On social issues only five percent of those polled said they are “very conservative.”
So if only five percent of the voters are “very conservative” on social issues, does the Republican Party really want to pick the most socially conservative candidate to run for president?
Do the candidates really want to show that they’re more conservative than the next guy?
But if the party picks a moderate, the true blue conservative purists will sit home on Election Day. That’s what happened when both McCain and Romney were the party’s nominees. The suicide wing didn’t vote.

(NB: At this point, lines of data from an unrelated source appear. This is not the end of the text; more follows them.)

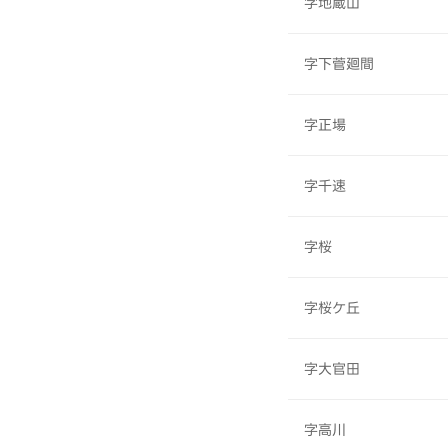
字地蔵山
字下菅廻間
字正場
字千速
字桜
字桜ケ丘
字大官田
字高川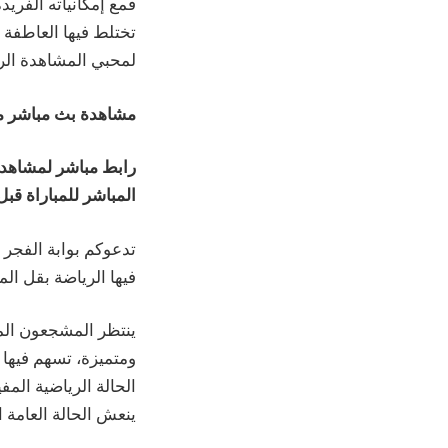
فمع إمكانياته الفريد
لمحبي المشاهدة الري
مشاهدة بث مباشر مب
رابط مباشر لمشاهدة 
المباشر للمباراة قب
تدعوكم بوابة الفجر 
فيها الرياضة بقل ال
ينتظر المشجعون ال
ومتميزة، تسهم فيها
الحالة الرياضية المفي
ينعش الحالة العامة ا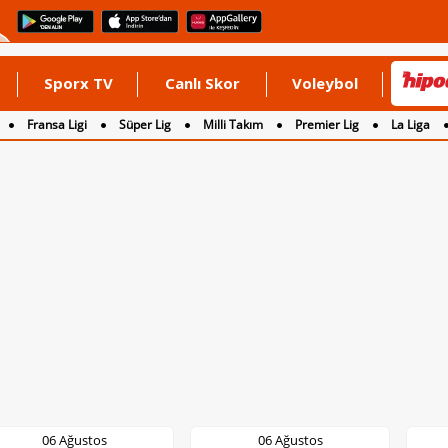
Sporx TV
Canlı Skor
Voleybol
Fransa Ligi
Süper Lig
Milli Takım
Premier Lig
La Liga
os
06 Ağustos
06 Ağustos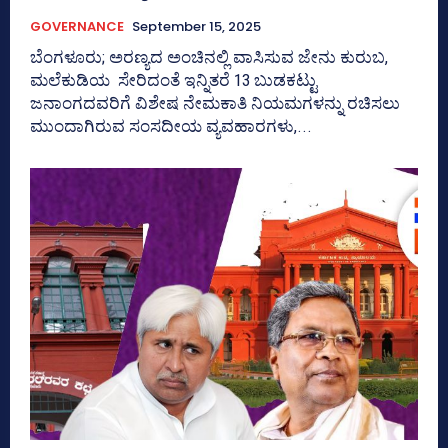
GOVERNANCE
September 15, 2025
ಬೆಂಗಳೂರು; ಅರಣ್ಯದ ಅಂಚಿನಲ್ಲಿ ವಾಸಿಸುವ ಜೇನು ಕುರುಬ,
ಮಲೆಕುಡಿಯ ಸೇರಿದಂತೆ ಇನ್ನಿತರೆ 13 ಬುಡಕಟ್ಟು
ಜನಾಂಗದವರಿಗೆ ವಿಶೇಷ ನೇಮಕಾತಿ ನಿಯಮಗಳನ್ನು ರಚಿಸಲು
ಮುಂದಾಗಿರುವ ಸಂಸದೀಯ ವ್ಯವಹಾರಗಳು,...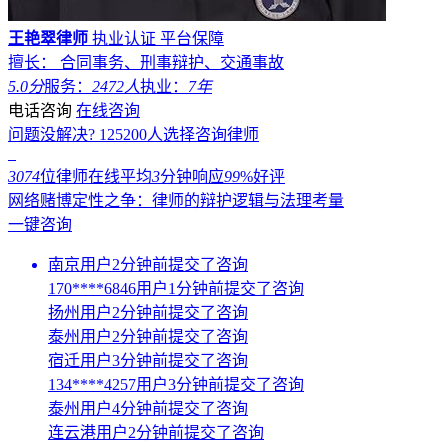
王艳翠律师
执业认证
平台保障
擅长： 合同事务、刑事辩护、交通事故
5.0分
服务：
2472人
执业：
7年
电话咨询
在线咨询
问题没解决?
125200
人选择咨询律师
3074
位律师在线
平均
3
分钟响应
99
%好评
网络赌博定性之争：律师的辩护逻辑与法理考量
一键咨询
南京用户2分钟前提交了咨询
170****6846用户1分钟前提交了咨询
扬州用户2分钟前提交了咨询
泰州用户2分钟前提交了咨询
宿迁用户3分钟前提交了咨询
134****4257用户3分钟前提交了咨询
泰州用户4分钟前提交了咨询
连云港用户2分钟前提交了咨询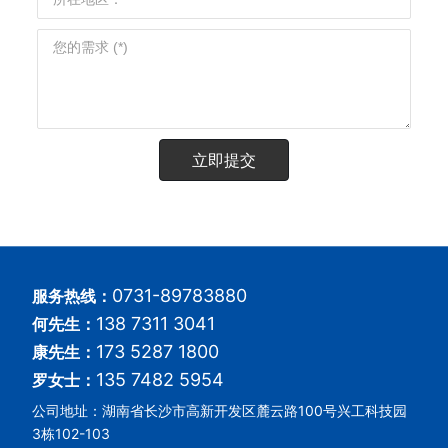
立即提交
0731-89783880
服务热线：
138 7311 3041
何先生：
173 5287 1800
康先生：
135 7482 5954
罗女士：
公司地址：湖南省长沙市高新开发区麓云路100号兴工科技园
3栋102-103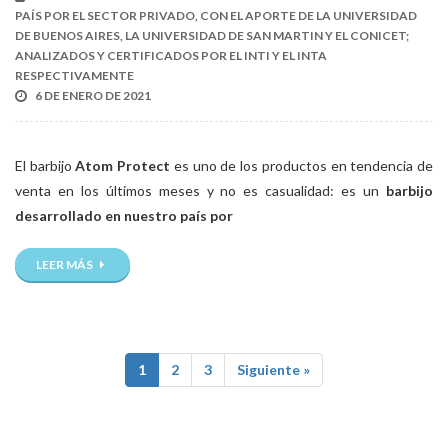
PAÍS POR EL SECTOR PRIVADO, CON EL APORTE DE LA UNIVERSIDAD
DE BUENOS AIRES, LA UNIVERSIDAD DE SAN MARTIN Y EL CONICET;
ANALIZADOS Y CERTIFICADOS POR EL INTI Y EL INTA
RESPECTIVAMENTE
6 DE ENERO DE 2021
El barbijo
Atom Protect
es uno de los productos en tendencia de
venta en los últimos meses y no es casualidad: es un
barbijo
desarrollado en nuestro país por
LEER MÁS
1
2
3
Siguiente »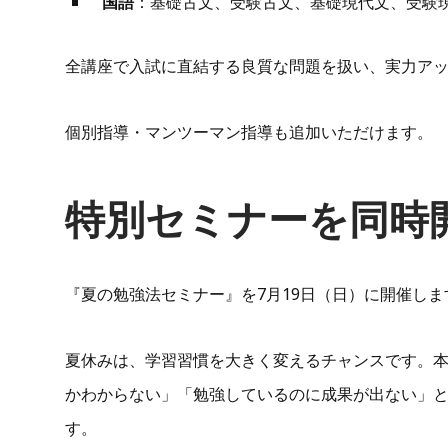
国語
：基礎古文、受験古文、基礎現代文、受験
全講座で入試に直結する良質な問題を扱い、実力ア
個別指導・マンツーマン指導も追加いただけます。
特別セミナーを同時
『夏の勉強法セミナー』を7月19日（日）に開催しま
夏休みは、学習習慣を大きく変えるチャンスです。
かわからない」「勉強しているのに成果が出ない」
す。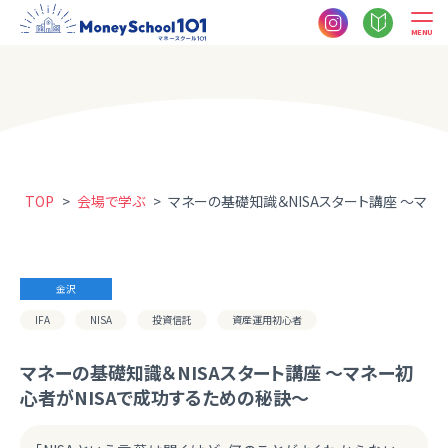
MENU
TOP
>
会場で学ぶ
>
マネーの基礎知識＆NISAスタート講座 ～マネ
金沢
IFA
NISA
投資信託
資産運用初心者
マネーの基礎知識＆NISAスタート講座 ～マネー初
心者がNISAで成功するための秘訣～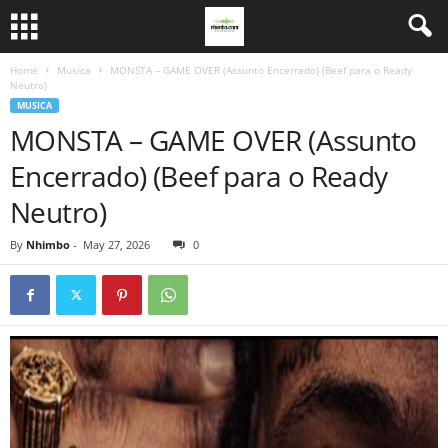
Home
Musica
MONSTA – GAME OVER (Assunto Encerrado) (Beef para o Ready
Neutro)
MUSICA
MONSTA – GAME OVER (Assunto
Encerrado) (Beef para o Ready
Neutro)
By
Nhimbo
-
May 27, 2026
0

I’m sure Republicans don’t think about it this way, but Barack Obama’s coalition consisted of blacks, Latinos, single women, union members, academics and … angry conservatives. When the conservative purists stay home on Election Day, it’s a vote for the liberal Democrat.
Conclusion: Republicans have a problem.
On top of all this there’s the Electoral College, which helps the Democrats. The election is still more than a year off, but it’s a safe bet right now that Hillary will win New York State, California, Illinois, Washington State, Oregon, Minnesota, Vermont, Maryland, Washington, D.C. and Massachusetts. Pick up only a few more here and there, and it’ll be time for the coronation.
There is one ray of sunshine for the GOP: Polls show that most Americans don’t think Mrs. Clinton is trustworthy. And – I know this is highly subjective – but she’s not especially likeable either. Except when Richard Nixon beat Hubert Humphrey, the more likable candidate has won every modern day election. (Many conservatives will never acknowledge that Mr. Obama was or is likable in any way. A majority of voters may disagree, though his race was a major factor, at least in his first victory.)
So it probably would be a good idea if the Republicans pick someone who doesn’t scare the kids and the dogs. I can name a few who do, but you know who they are.
If they pick a “very conservative” candidate, the people who watch Fox News and listen to Rush Limbaugh will be pleased. But the euphoria will fade when Hillary Clinton is sworn in as president.